3. What is the difference between USDA FSIS and USDA APHIS for food importers?

USDA FSIS — Food Safety and Inspection Service — regulates meat, poultry, and egg products. USDA APHIS — Animal and Plant Health Inspection Service — regulates fresh fruits, vegetables, plants, and certain dairy and animal products. Some products fall under both agencies. Knowing which agency covers your specific commodity determines what permits, certificates, and compliance requirements apply before your shipment moves.

4. What happens if my food shipment is detained by FDA at the port?

FDA issues a Notice of Action detaining the shipment. You have the right to submit testimony contesting the detention and to have the product sampled and examined. If FDA determines the product is in violation — contamination, labeling non-compliance, missing registrations — they can issue a refusal of admission. Refused shipments must be re-exported or destroyed. Detention hold periods vary but demurrage and storage charges accumulate throughout.

5. What is a Tariff Rate Quota and how does it affect food and beverage importers?

A Tariff Rate Quota allows a specific volume of a product to enter the US at a lower duty rate. Once that volume threshold is reached for the year, all subsequent imports of that product pay the over-quota rate — which can be significantly higher. TRQs apply to products like dairy, sugar, peanuts, and certain meats. Importers who don't track quota availability can find themselves paying a duty rate several times higher than they budgeted for.

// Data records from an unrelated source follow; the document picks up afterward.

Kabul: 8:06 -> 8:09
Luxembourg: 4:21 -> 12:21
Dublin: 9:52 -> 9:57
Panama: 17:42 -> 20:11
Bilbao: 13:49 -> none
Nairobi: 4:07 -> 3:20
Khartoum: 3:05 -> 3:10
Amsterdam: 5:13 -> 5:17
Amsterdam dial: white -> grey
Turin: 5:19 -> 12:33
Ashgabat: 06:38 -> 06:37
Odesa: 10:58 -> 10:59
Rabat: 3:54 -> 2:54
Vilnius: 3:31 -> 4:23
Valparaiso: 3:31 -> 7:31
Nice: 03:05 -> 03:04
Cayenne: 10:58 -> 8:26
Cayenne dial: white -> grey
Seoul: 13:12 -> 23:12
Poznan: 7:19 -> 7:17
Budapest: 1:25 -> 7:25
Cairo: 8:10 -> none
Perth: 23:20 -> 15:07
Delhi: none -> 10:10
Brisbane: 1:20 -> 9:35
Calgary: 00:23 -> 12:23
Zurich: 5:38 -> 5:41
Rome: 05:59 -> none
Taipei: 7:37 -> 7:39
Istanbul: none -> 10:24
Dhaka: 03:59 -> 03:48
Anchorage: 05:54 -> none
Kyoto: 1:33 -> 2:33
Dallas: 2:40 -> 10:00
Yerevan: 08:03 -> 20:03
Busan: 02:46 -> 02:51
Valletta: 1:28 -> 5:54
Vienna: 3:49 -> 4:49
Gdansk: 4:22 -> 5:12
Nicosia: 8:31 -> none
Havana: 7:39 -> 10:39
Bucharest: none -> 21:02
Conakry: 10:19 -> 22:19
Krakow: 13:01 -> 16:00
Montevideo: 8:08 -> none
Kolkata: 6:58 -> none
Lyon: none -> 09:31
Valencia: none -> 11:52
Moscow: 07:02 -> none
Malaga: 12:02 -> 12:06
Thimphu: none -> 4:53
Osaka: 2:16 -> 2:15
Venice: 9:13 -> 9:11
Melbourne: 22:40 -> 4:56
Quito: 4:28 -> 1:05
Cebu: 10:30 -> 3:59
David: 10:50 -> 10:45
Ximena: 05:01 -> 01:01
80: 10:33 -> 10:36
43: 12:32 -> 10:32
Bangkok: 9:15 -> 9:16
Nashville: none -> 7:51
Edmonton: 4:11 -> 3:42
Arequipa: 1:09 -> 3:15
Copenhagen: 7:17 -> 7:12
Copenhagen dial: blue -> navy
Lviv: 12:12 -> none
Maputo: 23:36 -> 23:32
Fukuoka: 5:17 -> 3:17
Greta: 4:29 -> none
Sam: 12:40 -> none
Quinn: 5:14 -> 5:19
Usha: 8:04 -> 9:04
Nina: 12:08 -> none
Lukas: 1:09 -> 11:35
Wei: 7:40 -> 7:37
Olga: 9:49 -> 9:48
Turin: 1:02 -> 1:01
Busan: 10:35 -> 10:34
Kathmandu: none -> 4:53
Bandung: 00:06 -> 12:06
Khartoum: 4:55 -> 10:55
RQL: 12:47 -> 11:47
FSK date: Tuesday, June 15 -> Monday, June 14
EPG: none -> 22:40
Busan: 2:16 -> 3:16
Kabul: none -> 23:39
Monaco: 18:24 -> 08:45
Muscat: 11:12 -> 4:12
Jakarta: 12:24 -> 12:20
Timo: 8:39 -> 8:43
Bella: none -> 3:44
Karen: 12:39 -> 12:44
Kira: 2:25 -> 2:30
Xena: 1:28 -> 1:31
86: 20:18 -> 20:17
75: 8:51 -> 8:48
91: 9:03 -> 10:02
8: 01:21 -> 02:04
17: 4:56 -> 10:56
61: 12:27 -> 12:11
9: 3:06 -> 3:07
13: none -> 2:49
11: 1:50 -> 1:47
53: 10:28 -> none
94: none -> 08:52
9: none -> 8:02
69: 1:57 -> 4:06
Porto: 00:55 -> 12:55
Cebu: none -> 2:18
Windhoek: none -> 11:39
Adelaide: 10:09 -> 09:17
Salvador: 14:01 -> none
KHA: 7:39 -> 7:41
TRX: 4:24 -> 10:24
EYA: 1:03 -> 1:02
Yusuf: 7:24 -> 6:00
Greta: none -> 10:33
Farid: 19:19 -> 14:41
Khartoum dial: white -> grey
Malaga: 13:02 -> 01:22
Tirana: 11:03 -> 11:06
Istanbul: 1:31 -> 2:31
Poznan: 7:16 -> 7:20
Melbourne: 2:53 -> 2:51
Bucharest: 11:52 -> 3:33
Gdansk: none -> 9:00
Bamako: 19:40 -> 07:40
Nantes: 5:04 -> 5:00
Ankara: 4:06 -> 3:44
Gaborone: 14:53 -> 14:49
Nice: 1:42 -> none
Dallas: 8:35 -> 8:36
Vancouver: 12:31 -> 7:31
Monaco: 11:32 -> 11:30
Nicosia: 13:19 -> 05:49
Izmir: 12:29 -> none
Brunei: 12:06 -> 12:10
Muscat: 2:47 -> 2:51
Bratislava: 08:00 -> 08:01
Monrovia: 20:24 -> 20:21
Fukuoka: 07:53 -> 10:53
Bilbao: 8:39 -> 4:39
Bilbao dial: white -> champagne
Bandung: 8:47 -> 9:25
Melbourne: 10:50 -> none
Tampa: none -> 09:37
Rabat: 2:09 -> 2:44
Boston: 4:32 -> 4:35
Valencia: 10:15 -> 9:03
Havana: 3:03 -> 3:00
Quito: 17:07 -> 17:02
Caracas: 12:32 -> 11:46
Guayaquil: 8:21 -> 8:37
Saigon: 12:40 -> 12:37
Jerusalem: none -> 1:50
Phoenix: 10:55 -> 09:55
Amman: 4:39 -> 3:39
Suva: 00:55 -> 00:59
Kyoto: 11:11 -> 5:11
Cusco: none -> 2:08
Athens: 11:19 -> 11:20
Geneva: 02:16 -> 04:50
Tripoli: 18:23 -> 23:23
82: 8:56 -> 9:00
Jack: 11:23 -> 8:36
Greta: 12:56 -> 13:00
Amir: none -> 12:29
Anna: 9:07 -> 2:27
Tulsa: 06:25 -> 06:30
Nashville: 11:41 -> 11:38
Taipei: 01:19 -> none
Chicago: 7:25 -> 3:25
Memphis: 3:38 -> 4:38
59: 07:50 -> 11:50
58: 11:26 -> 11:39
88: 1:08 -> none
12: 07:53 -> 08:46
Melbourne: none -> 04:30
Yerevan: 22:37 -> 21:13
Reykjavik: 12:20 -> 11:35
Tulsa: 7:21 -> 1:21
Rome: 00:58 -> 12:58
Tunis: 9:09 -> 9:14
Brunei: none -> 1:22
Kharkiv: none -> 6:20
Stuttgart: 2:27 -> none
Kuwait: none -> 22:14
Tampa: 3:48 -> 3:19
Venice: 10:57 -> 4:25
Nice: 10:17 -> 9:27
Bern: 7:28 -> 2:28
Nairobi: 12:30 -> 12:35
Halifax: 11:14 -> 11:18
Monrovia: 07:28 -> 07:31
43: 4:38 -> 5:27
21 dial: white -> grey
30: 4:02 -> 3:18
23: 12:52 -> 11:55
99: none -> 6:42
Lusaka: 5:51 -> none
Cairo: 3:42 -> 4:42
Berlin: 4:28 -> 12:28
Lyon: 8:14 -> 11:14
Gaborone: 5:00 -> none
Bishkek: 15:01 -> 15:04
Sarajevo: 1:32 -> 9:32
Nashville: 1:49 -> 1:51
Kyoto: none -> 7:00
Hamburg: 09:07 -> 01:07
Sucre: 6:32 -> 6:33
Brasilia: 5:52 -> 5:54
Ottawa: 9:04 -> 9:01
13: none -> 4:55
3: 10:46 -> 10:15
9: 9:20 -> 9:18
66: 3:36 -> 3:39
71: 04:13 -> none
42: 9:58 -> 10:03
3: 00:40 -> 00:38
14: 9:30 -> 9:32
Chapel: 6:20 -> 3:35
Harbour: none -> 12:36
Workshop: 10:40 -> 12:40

6. How do I know if my food product contains bioengineered ingredients that require disclosure?

The USDA National Bioengineered Food Disclosure Standard requires disclosure for products that contain detectable genetic material that has been modified through certain laboratory techniques. The list of regulated bioengineered foods includes products like corn, soybeans, canola, sugar beets, and papaya among others. If your product contains ingredients derived from these commodities, you need to assess whether a bioengineered food disclosure is required before your label goes to production.

7. Can I use the same freight forwarder for both food and non-food imports?

Technically yes — but practically, it depends entirely on whether your freight forwarder understands food and beverage compliance. A generalist forwarder who doesn't know FDA Prior Notice requirements, USDA permit timelines, or cold chain management for perishable goods will cost you more in delays and compliance failures than any rate savings justify. Food and beverage importing requires a partner who knows the category — not one who treats it like any other commodity.